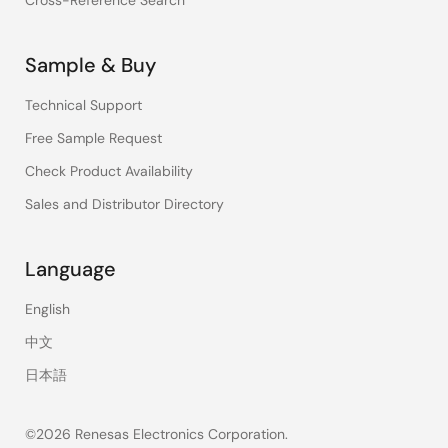
Cross-Reference Search
Sample & Buy
Technical Support
Free Sample Request
Check Product Availability
Sales and Distributor Directory
Language
English
中文
日本語
©2026 Renesas Electronics Corporation.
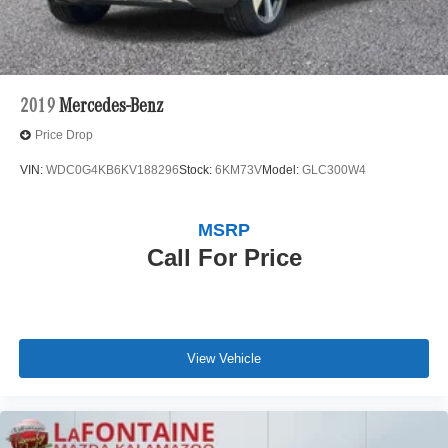
2019
Mercedes-Benz
Price Drop
VIN:
WDC0G4KB6KV188296
Stock:
6KM73V
Model:
GLC300W4
MSRP
Call For Price
View Vehicle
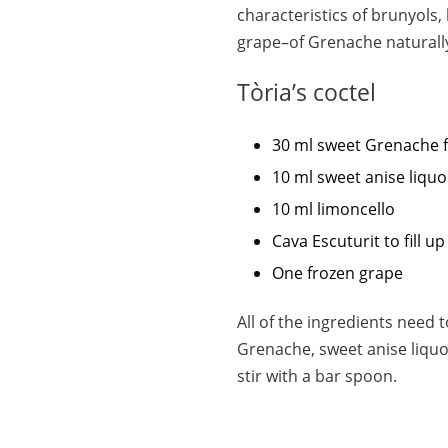
characteristics of brunyols, 
grape–of Grenache naturall
Tòria’s coctel
30 ml sweet Grenache 
10 ml sweet anise liquo
10 ml limoncello
Cava Escuturit to fill up
One frozen grape
All of the ingredients need 
Grenache, sweet anise liquor,
stir with a bar spoon.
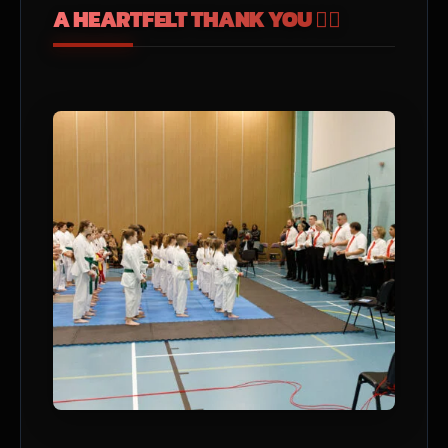
A HEARTFELT THANK YOU ❤️‍🔥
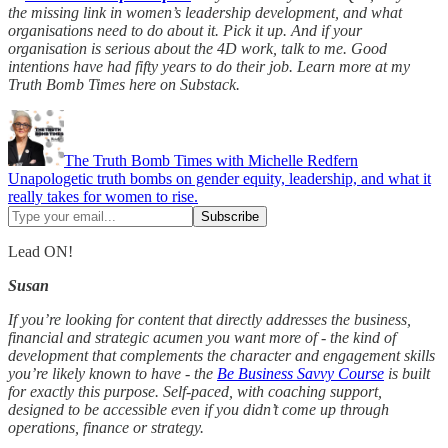
the missing link in women’s leadership development, and what
organisations need to do about it. Pick it up. And if your
organisation is serious about the 4D work, talk to me. Good
intentions have had fifty years to do their job. Learn more at my
Truth Bomb Times here on Substack.
The Truth Bomb Times with Michelle Redfern
Unapologetic truth bombs on gender equity, leadership, and what it
really takes for women to rise.
Lead ON!
Susan
If you’re looking for content that directly addresses the business,
financial and strategic acumen you want more of - the kind of
development that complements the character and engagement skills
you’re likely known to have - the
Be Business Savvy Course
is built
for exactly this purpose. Self-paced, with coaching support,
designed to be accessible even if you didn’t come up through
operations, finance or strategy.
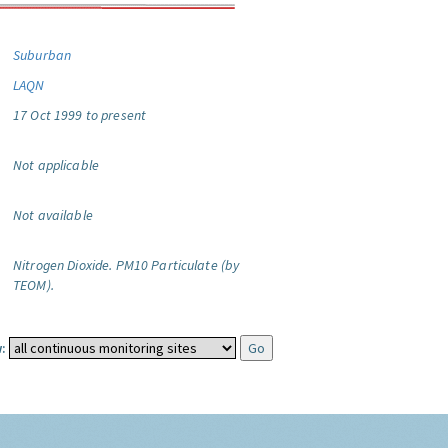
Suburban
LAQN
17 Oct 1999 to present
Not applicable
Not available
Nitrogen Dioxide.
PM10 Particulate (by
TEOM).
:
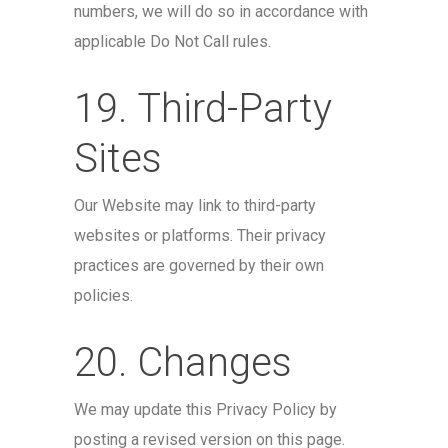
numbers, we will do so in accordance with
applicable Do Not Call rules.
19. Third-Party
Sites
Our Website may link to third-party
websites or platforms. Their privacy
practices are governed by their own
policies.
20. Changes
We may update this Privacy Policy by
posting a revised version on this page.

^^^^

* EXERCISE BRIEF: An exact copy of the material above is required, minus its images.

* ANSWER FOR THE TASK:
Cross-Reference Search
Sample & Buy
Technical Support
Free Sample Request
Check Product Availability
Sales and Distributor Directory
Language
English
中文
日本語
©2026 Renesas Electronics Corporation.
2019
Mercedes-Benz
Price Drop
VIN:
WDC0G4KB6KV188296
Stock:
6KM73V
Model:
GLC300W4
MSRP
Call For Price
View Vehicle
characteristics of brunyols, 
grape–of Grenache naturall
Tòria’s coctel
30 ml sweet Grenache 
10 ml sweet anise liquo
10 ml limoncello
Cava Escuturit to fill up
One frozen grape
All of the ingredients need 
Grenache, sweet anise liquor,
stir with a bar spoon.
A HEARTFELT THANK YOU ❤️‍🔥
the missing link in women’s leadership development, and what
organisations need to do about it. Pick it up. And if your
organisation is serious about the 4D work, talk to me. Good
intentions have had fifty years to do their job. Learn more at my
Truth Bomb Times here on Substack.
The Truth Bomb Times with Michelle Redfern
Unapologetic truth bombs on gender equity, leadership, and what it
really takes for women to rise.
Lead ON!
Susan
If you’re looking for content that directly addresses the business,
financial and strategic acumen you want more of - the kind of
development that complements the character and engagement skills
you’re likely known to have - the
Be Business Savvy Course
is built
for exactly this purpose. Self-paced, with coaching support,
designed to be accessible even if you didn’t come up through
operations, finance or strategy.
Suburban
LAQN
17 Oct 1999 to present
Not applicable
Not available
Nitrogen Dioxide.
PM10 Particulate (by
TEOM).
:
numbers, we will do so in accordance with
applicable Do Not Call rules.
19. Third-Party
Sites
Our Website may link to third-party
websites or platforms. Their privacy
practices are governed by their own
policies.
20. Changes
We may update this Privacy Policy by
posting a revised version on this page.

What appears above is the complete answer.